Director, Global Epidemiology IQVIA San Francisco, United States
Background: With the digitization of healthcare and the development of digital monitoring technologies, large volumes of data pertaining to the health and wellbeing of populations are being generated every day. Extracting rapid insights from raw data in an actionable manner can be challenging, and there is limited guidance on how to curate multiple sources of data in real-time to a standard suitable for research purposes.
Objectives: Provide a framework for the development of evidence hubs that process multiple raw data sources to yield robust analytical datasets and describe associated best practices to ensure that data are fit-for-purpose.
Methods: Our five-phase framework describes the evidence hub development process from its conception through generation and dissemination of insights, with the following steps. 1) Define the near-term research objectives for all stakeholders and conduct feasibility assessments to understand the data landscape. Alignment of the appropriate data and research needs ensures a fit-for-purpose evidence hub design. 2) Create a management plan that covers ingestion of data through to its harmonization, linkage, and transformation. 3) Apply data quality standards that provide transparency on data provenance. Ensure data linkage accuracy through real-time audits and query generation, to resolve discrepancies in the data. Continuous data quality assessment is important to ensure robust analytical datasets, whilst maintaining enough flexibility to respond to changing requirements, such as integration of additional data sources. 4) Generate insights and disseminate findings for real-time intervention. 5) Hold interdisciplinary discussions to interpret findings and gather feedback to incorporate into the next iteration of the evidence hub for continuous learning and improvement.

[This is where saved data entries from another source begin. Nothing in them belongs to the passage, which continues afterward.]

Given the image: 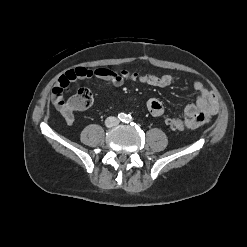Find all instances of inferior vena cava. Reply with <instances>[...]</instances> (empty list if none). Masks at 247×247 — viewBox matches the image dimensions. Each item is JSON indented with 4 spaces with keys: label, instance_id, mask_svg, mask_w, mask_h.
Masks as SVG:
<instances>
[{
    "label": "inferior vena cava",
    "instance_id": "obj_1",
    "mask_svg": "<svg viewBox=\"0 0 247 247\" xmlns=\"http://www.w3.org/2000/svg\"><path fill=\"white\" fill-rule=\"evenodd\" d=\"M119 123L118 119L116 117L110 116L105 120V124L107 127H113L116 126Z\"/></svg>",
    "mask_w": 247,
    "mask_h": 247
}]
</instances>
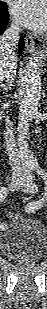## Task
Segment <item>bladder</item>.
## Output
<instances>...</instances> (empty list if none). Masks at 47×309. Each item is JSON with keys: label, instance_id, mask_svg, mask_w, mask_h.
Segmentation results:
<instances>
[{"label": "bladder", "instance_id": "31cf9c89", "mask_svg": "<svg viewBox=\"0 0 47 309\" xmlns=\"http://www.w3.org/2000/svg\"><path fill=\"white\" fill-rule=\"evenodd\" d=\"M47 249V228L32 218L19 217L3 233L0 250L13 259L40 258Z\"/></svg>", "mask_w": 47, "mask_h": 309}]
</instances>
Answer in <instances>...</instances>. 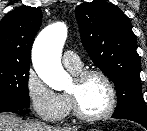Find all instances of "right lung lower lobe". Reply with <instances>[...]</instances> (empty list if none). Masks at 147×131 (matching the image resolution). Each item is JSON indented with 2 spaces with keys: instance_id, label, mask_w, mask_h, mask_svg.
<instances>
[{
  "instance_id": "obj_1",
  "label": "right lung lower lobe",
  "mask_w": 147,
  "mask_h": 131,
  "mask_svg": "<svg viewBox=\"0 0 147 131\" xmlns=\"http://www.w3.org/2000/svg\"><path fill=\"white\" fill-rule=\"evenodd\" d=\"M22 107L15 106L9 103H0V113L1 112H17L18 110H22Z\"/></svg>"
}]
</instances>
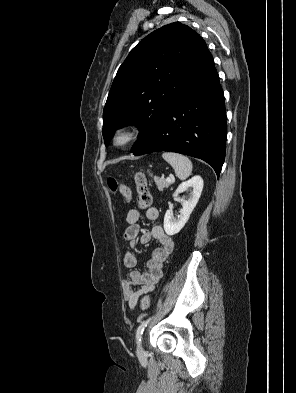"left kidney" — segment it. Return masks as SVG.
<instances>
[{
	"mask_svg": "<svg viewBox=\"0 0 296 393\" xmlns=\"http://www.w3.org/2000/svg\"><path fill=\"white\" fill-rule=\"evenodd\" d=\"M189 188H192V193L188 200H183L179 219L177 221L173 220L172 212L170 210H167L165 213L164 230L166 234L170 236L179 233L188 221L201 196L203 189V179L199 175H196L188 181L181 183L174 192L173 196L176 197Z\"/></svg>",
	"mask_w": 296,
	"mask_h": 393,
	"instance_id": "left-kidney-1",
	"label": "left kidney"
}]
</instances>
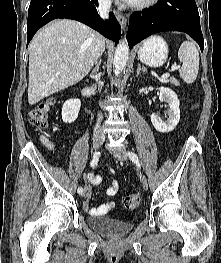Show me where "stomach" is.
<instances>
[{"label": "stomach", "mask_w": 221, "mask_h": 263, "mask_svg": "<svg viewBox=\"0 0 221 263\" xmlns=\"http://www.w3.org/2000/svg\"><path fill=\"white\" fill-rule=\"evenodd\" d=\"M168 57L166 42L159 36H152L147 39L139 48V60L151 67L162 66Z\"/></svg>", "instance_id": "stomach-1"}]
</instances>
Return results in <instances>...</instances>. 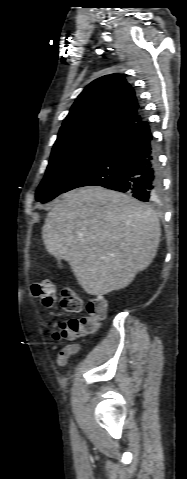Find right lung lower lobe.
Segmentation results:
<instances>
[{"instance_id": "right-lung-lower-lobe-1", "label": "right lung lower lobe", "mask_w": 187, "mask_h": 479, "mask_svg": "<svg viewBox=\"0 0 187 479\" xmlns=\"http://www.w3.org/2000/svg\"><path fill=\"white\" fill-rule=\"evenodd\" d=\"M97 185L129 192L141 201H155L162 192V179L154 138L148 122L141 119L78 173L62 193Z\"/></svg>"}]
</instances>
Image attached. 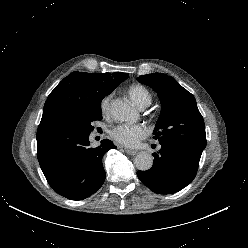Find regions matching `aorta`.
Wrapping results in <instances>:
<instances>
[{
	"instance_id": "762f6f07",
	"label": "aorta",
	"mask_w": 248,
	"mask_h": 248,
	"mask_svg": "<svg viewBox=\"0 0 248 248\" xmlns=\"http://www.w3.org/2000/svg\"><path fill=\"white\" fill-rule=\"evenodd\" d=\"M110 114L116 121L132 122L137 117L136 109L123 100H114L111 103ZM153 157L147 152H139L134 158V165L138 170L147 171L152 167Z\"/></svg>"
}]
</instances>
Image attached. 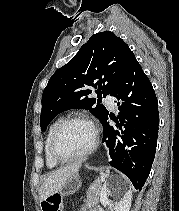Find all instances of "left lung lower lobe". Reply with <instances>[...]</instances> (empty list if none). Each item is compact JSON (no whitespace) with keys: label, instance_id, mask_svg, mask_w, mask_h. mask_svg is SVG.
I'll use <instances>...</instances> for the list:
<instances>
[{"label":"left lung lower lobe","instance_id":"left-lung-lower-lobe-1","mask_svg":"<svg viewBox=\"0 0 179 211\" xmlns=\"http://www.w3.org/2000/svg\"><path fill=\"white\" fill-rule=\"evenodd\" d=\"M111 95L117 99L116 127L102 122L103 142L110 148L109 164L124 173L141 190L155 157L158 135V101L155 91L132 54Z\"/></svg>","mask_w":179,"mask_h":211}]
</instances>
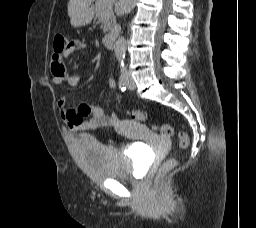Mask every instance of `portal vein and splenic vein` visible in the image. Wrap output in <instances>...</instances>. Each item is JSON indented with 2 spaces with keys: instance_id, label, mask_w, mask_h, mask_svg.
<instances>
[{
  "instance_id": "portal-vein-and-splenic-vein-1",
  "label": "portal vein and splenic vein",
  "mask_w": 256,
  "mask_h": 228,
  "mask_svg": "<svg viewBox=\"0 0 256 228\" xmlns=\"http://www.w3.org/2000/svg\"><path fill=\"white\" fill-rule=\"evenodd\" d=\"M108 2H110V1H113V0H107Z\"/></svg>"
}]
</instances>
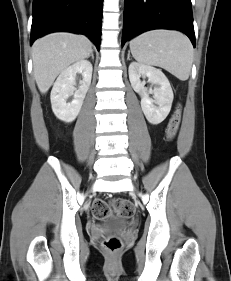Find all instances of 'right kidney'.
<instances>
[{
	"instance_id": "ca27d5eb",
	"label": "right kidney",
	"mask_w": 231,
	"mask_h": 281,
	"mask_svg": "<svg viewBox=\"0 0 231 281\" xmlns=\"http://www.w3.org/2000/svg\"><path fill=\"white\" fill-rule=\"evenodd\" d=\"M93 67L87 60H80L64 69L51 91V105L55 116L64 121L72 122L78 116L83 100L91 84ZM82 74L83 79L76 85V74ZM73 95V100L67 103V99Z\"/></svg>"
}]
</instances>
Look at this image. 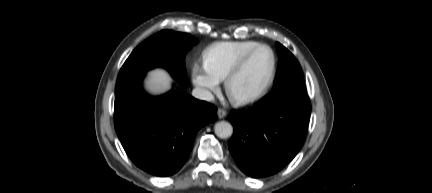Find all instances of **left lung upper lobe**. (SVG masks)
<instances>
[{
	"label": "left lung upper lobe",
	"mask_w": 432,
	"mask_h": 193,
	"mask_svg": "<svg viewBox=\"0 0 432 193\" xmlns=\"http://www.w3.org/2000/svg\"><path fill=\"white\" fill-rule=\"evenodd\" d=\"M279 55L278 71L274 82L273 94L301 93L306 94L303 74L299 62L280 43H276Z\"/></svg>",
	"instance_id": "obj_1"
}]
</instances>
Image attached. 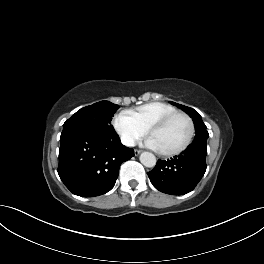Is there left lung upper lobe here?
I'll return each mask as SVG.
<instances>
[{"label": "left lung upper lobe", "instance_id": "left-lung-upper-lobe-1", "mask_svg": "<svg viewBox=\"0 0 264 264\" xmlns=\"http://www.w3.org/2000/svg\"><path fill=\"white\" fill-rule=\"evenodd\" d=\"M171 104L177 106L178 108L182 109L183 111H185L193 120L194 125H195V129H196V136L193 140L192 143H196V144H206L207 142V138L209 137V134L206 130V125L203 123L201 116L199 115V113L194 110L193 108L175 103V102H171Z\"/></svg>", "mask_w": 264, "mask_h": 264}]
</instances>
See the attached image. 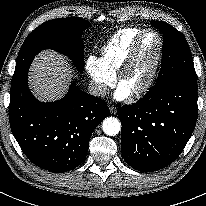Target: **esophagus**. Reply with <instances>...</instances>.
<instances>
[{
  "instance_id": "esophagus-1",
  "label": "esophagus",
  "mask_w": 206,
  "mask_h": 206,
  "mask_svg": "<svg viewBox=\"0 0 206 206\" xmlns=\"http://www.w3.org/2000/svg\"><path fill=\"white\" fill-rule=\"evenodd\" d=\"M109 110H110V113L111 114H116L117 113V108L116 107H114V106H111L110 108H109Z\"/></svg>"
}]
</instances>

Results: This framework was put into practice in 6 case studies that cover a range of therapeutic areas from COVID-19 to injury epidemiology to orthopedics. Our framework has guided the integration of multiple data types, including genomic data, data from wearables and EHRs, monitoring >5,000 individuals with millions of data points. In the COVID-19 Active Research Experience (CARE) registry, validation of data collected directly from patients was enabled by linkage to medical claims and prescriptions datasets. The three COVID-19 evidence hubs successfully generated 6-7 publications each in the short span of 2 years.
Conclusions: Continual curation of new data from multiple sources can present an operational challenge for teams building an evidence hub. Our framework offers guidance that can enable the timely translation of data into evidence and implementable actions and ultimately make an impact on/upon public health.